I know you're inclined to give Ericsson a pass, and pass things off as deliberate practice even when his definition clearly excludes said thing. But my view is that we should call a spade a spade and use the exact definitions the man used. If he thought it was good enough for his popular audience, it should be good enough for me.
That makes sense, a couple of years ago there was a lot of misleading interpretations going around, precise definitions help clear things up. I read Peak a while back, and I must’ve forgot that distinction.
I found the Klein book you mentioned more useful than Ericsson’s as well, that Fadde/Klein paper I mentioned was also pretty helpful. I need to reread both, and put them into practice more than I have. I read too much, and I don’t get the tacit knowledge that comes from experience...
Another good book is Surpassing Ourselves by Bereiter and Scardamalia. They studied how students developed writing skill. Their definition of expertise is a bit different than Ericsson’s, but I think it is more useful.
I think the optimal base is actually the natural log e, or about 2.71. I saw a derivation of this before but can't find the reference. Ternary actually comes about a bit better from an information density standpoint, but all the other points you made about difficulties with base 3 and benefits of base 2 still stand.
I'm sure this isn't what Graeham had in mind with this post, but I'll comment anyway: Steven Spear identifies rapid experimentation as one of Toyota's strengths, not necessarily in product development, but developing how they build the product. An example given in his book was checking to see if adjusting the height of a source of parts. Rather than welding it a new position, bolting it, or even using duct tape, the fastest way to check is to just hold it there. It's cheaper and faster. When you lower the costs (both money and time) of experimentation, learning happens more quickly.
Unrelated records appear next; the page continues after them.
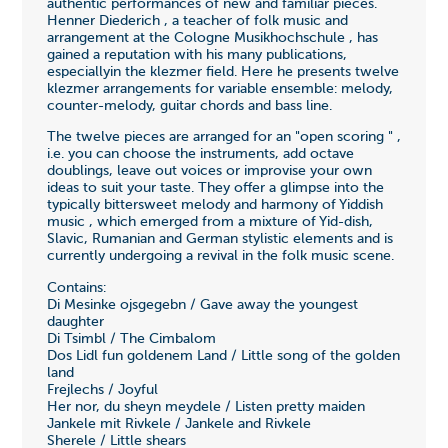
authentic performances of new and familiar pieces.
Henner Diederich , a teacher of folk music and
arrangement at the Cologne Musikhochschule , has
gained a reputation with his many publications,
especiallyin the klezmer field. Here he presents twelve
klezmer arrangements for variable ensemble: melody,
counter-melody, guitar chords and bass line.
The twelve pieces are arranged for an "open scoring " ,
i.e. you can choose the instruments, add octave
doublings, leave out voices or improvise your own
ideas to suit your taste. They offer a glimpse into the
typically bittersweet melody and harmony of Yiddish
music , which emerged from a mixture of Yid-dish,
Slavic, Rumanian and German stylistic elements and is
currently undergoing a revival in the folk music scene.
Contains:
Di Mesinke ojsgegebn / Gave away the youngest
daughter
Di Tsimbl / The Cimbalom
Dos Lidl fun goldenem Land / Little song of the golden
land
Frejlechs / Joyful
Her nor, du sheyn meydele / Listen pretty maiden
Jankele mit Rivkele / Jankele and Rivkele
Sherele / Little shears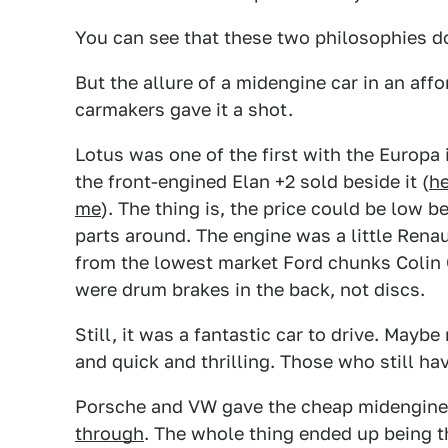
You can see that these two philosophies do
But the allure of a midengine car in an aff
carmakers gave it a shot.
Lotus was one of the first with the Europa 
the front-engined Elan +2 sold beside it (
he
me
). The thing is, the price could be low
parts around. The engine was a little Renau
from the lowest market Ford chunks Colin
were drum brakes in the back, not discs.
Still, it was a fantastic car to drive. Mayb
and quick and thrilling. Those who still ha
Porsche and VW gave the cheap midengine
through
. The whole thing ended up being t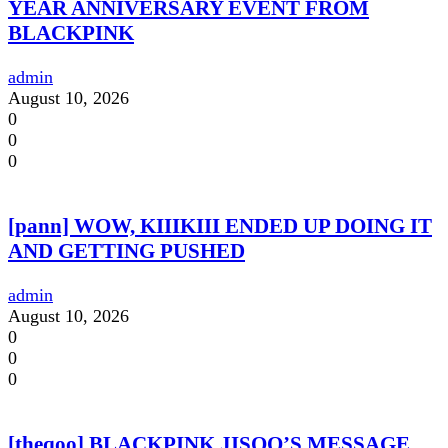
YEAR ANNIVERSARY EVENT FROM
BLACKPINK
admin
August 10, 2026
0
0
0
[pann] WOW, KIIIKIII ENDED UP DOING IT
AND GETTING PUSHED
admin
August 10, 2026
0
0
0
[theqoo] BLACKPINK JISOO’S MESSAGE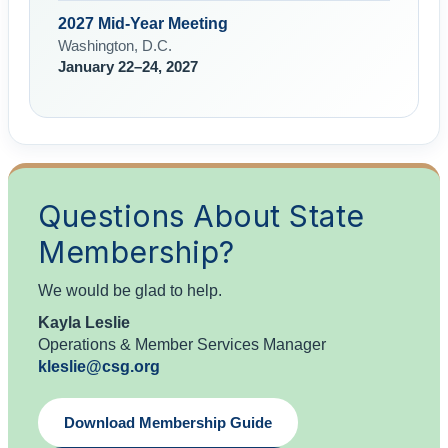
2027 Mid-Year Meeting
Washington, D.C.
January 22–24, 2027
Questions About State
Membership?
We would be glad to help.
Kayla Leslie
Operations & Member Services Manager
kleslie@csg.org
Download Membership Guide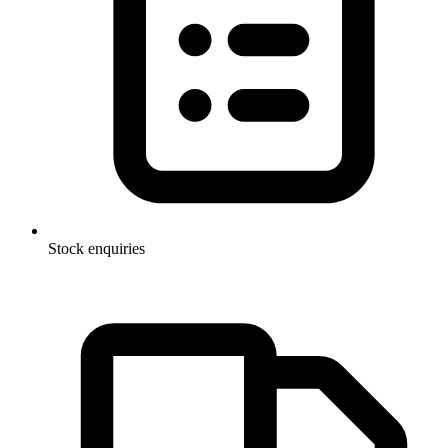
Stock enquiries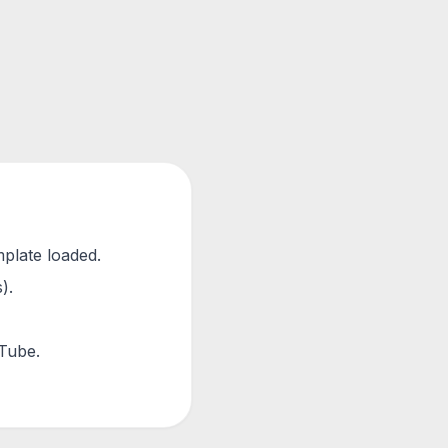
mplate loaded.
).
uTube.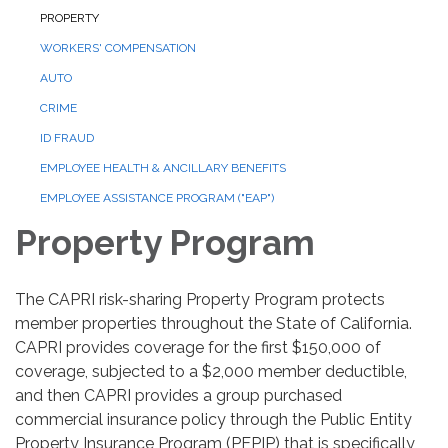
PROPERTY
WORKERS' COMPENSATION
AUTO
CRIME
ID FRAUD
EMPLOYEE HEALTH & ANCILLARY BENEFITS
EMPLOYEE ASSISTANCE PROGRAM ("EAP")
Property Program
The CAPRI risk-sharing Property Program protects
member properties throughout the State of California.
CAPRI provides coverage for the first $150,000 of
coverage, subjected to a $2,000 member deductible,
and then CAPRI provides a group purchased
commercial insurance policy through the Public Entity
Property Insurance Program (PEPIP) that is specifically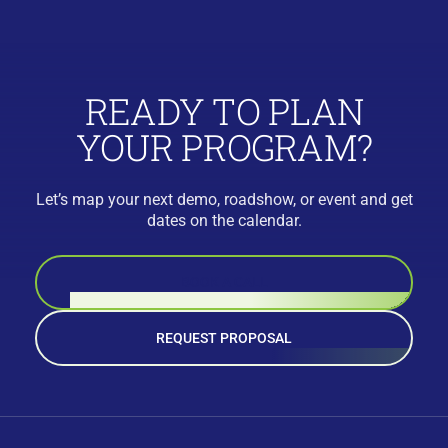
READY TO PLAN
YOUR PROGRAM?
Let’s map your next demo, roadshow, or event and get
dates on the calendar.
BOOK A CALL
REQUEST PROPOSAL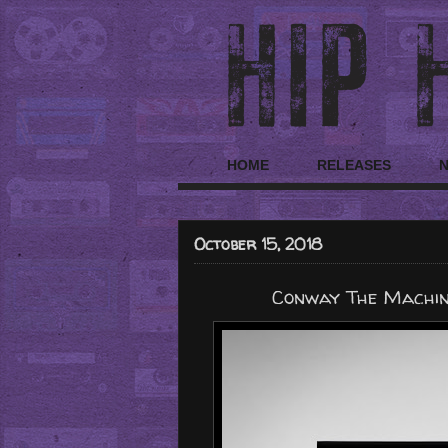
HOME
RELEASES
October 15, 2018
Conway The Machine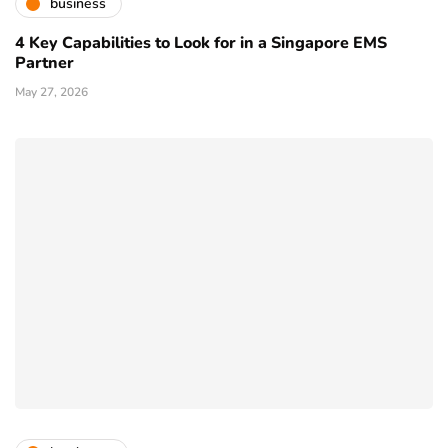
business
4 Key Capabilities to Look for in a Singapore EMS
Partner
May 27, 2026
Or as this post puts it: "the more you can build quickly, the faster you can find what you don’t know"
Rapid prototyping/experimentation leads to rapid feedback, which in turn can lead to rapid learning.
Well put. Toyota's lean manufacturing was in fact what I had in mind when referring to the origins of the term. I wasn't familiar with that particular example, but was referring in general to Toyota's reputation for trying to reduce various forms of "waste" in their production.